# TASK DIRECTIONS:
Your answer is the lines below, exactly, from the one that contains "Learn more [button] (303, 1223)" through the one that contains "Post-, leverings- og", both included.

Pixel coordinate grounding data
------------------------------------------------
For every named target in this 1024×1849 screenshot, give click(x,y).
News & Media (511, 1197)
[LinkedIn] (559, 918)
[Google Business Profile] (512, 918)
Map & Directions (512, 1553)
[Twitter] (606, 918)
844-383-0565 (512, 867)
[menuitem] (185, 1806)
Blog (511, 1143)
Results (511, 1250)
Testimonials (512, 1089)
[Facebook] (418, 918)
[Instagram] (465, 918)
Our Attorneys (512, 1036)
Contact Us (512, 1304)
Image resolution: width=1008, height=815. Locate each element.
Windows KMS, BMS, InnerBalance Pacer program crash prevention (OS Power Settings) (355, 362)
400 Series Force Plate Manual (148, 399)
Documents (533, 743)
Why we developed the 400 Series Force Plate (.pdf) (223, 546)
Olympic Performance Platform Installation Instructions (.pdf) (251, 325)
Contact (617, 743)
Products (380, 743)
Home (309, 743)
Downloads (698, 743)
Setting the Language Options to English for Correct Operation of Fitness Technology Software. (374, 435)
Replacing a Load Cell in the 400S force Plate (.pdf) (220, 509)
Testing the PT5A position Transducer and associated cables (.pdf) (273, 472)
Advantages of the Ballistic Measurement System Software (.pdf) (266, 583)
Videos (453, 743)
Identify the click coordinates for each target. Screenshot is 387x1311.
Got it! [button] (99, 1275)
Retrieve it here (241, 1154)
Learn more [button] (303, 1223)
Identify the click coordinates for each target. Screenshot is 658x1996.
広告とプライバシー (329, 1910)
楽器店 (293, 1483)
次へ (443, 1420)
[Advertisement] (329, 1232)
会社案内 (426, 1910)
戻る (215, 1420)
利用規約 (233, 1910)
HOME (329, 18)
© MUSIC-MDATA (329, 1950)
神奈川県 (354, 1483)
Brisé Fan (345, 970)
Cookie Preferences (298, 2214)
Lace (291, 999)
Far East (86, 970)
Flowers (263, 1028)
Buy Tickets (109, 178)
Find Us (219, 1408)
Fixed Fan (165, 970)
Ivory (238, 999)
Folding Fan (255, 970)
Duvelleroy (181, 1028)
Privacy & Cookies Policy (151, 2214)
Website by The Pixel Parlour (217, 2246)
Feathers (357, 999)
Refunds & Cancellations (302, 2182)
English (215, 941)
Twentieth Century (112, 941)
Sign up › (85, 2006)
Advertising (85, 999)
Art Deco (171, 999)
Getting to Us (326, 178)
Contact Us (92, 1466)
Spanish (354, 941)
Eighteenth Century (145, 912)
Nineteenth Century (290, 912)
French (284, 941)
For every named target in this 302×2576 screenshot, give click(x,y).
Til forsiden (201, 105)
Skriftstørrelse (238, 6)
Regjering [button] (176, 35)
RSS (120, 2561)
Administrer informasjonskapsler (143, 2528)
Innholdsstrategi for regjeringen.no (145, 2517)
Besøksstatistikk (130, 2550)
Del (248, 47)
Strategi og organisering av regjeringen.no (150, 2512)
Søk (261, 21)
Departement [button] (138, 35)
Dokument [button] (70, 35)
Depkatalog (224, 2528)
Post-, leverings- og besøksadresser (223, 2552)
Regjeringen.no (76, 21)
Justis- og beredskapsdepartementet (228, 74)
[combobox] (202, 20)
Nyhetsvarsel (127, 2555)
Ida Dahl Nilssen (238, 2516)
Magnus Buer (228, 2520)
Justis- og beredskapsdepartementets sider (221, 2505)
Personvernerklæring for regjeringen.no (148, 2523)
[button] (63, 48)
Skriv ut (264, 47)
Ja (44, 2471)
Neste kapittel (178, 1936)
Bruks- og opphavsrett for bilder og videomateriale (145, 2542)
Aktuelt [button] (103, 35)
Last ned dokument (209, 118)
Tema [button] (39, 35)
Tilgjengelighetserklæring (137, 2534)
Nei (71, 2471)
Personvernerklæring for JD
------------------------------------------------
# ANSWER BOX:
Learn more [button] (303, 1223)
Identify the click coordinates for each target. Screenshot is 658x1996.
広告とプライバシー (329, 1910)
楽器店 (293, 1483)
次へ (443, 1420)
[Advertisement] (329, 1232)
会社案内 (426, 1910)
戻る (215, 1420)
利用規約 (233, 1910)
HOME (329, 18)
© MUSIC-MDATA (329, 1950)
神奈川県 (354, 1483)
Brisé Fan (345, 970)
Cookie Preferences (298, 2214)
Lace (291, 999)
Far East (86, 970)
Flowers (263, 1028)
Buy Tickets (109, 178)
Find Us (219, 1408)
Fixed Fan (165, 970)
Ivory (238, 999)
Folding Fan (255, 970)
Duvelleroy (181, 1028)
Privacy & Cookies Policy (151, 2214)
Website by The Pixel Parlour (217, 2246)
Feathers (357, 999)
Refunds & Cancellations (302, 2182)
English (215, 941)
Twentieth Century (112, 941)
Sign up › (85, 2006)
Advertising (85, 999)
Art Deco (171, 999)
Getting to Us (326, 178)
Contact Us (92, 1466)
Spanish (354, 941)
Eighteenth Century (145, 912)
Nineteenth Century (290, 912)
French (284, 941)
For every named target in this 302×2576 screenshot, give click(x,y).
Til forsiden (201, 105)
Skriftstørrelse (238, 6)
Regjering [button] (176, 35)
RSS (120, 2561)
Administrer informasjonskapsler (143, 2528)
Innholdsstrategi for regjeringen.no (145, 2517)
Besøksstatistikk (130, 2550)
Del (248, 47)
Strategi og organisering av regjeringen.no (150, 2512)
Søk (261, 21)
Departement [button] (138, 35)
Dokument [button] (70, 35)
Depkatalog (224, 2528)
Post-, leverings- og besøksadresser (223, 2552)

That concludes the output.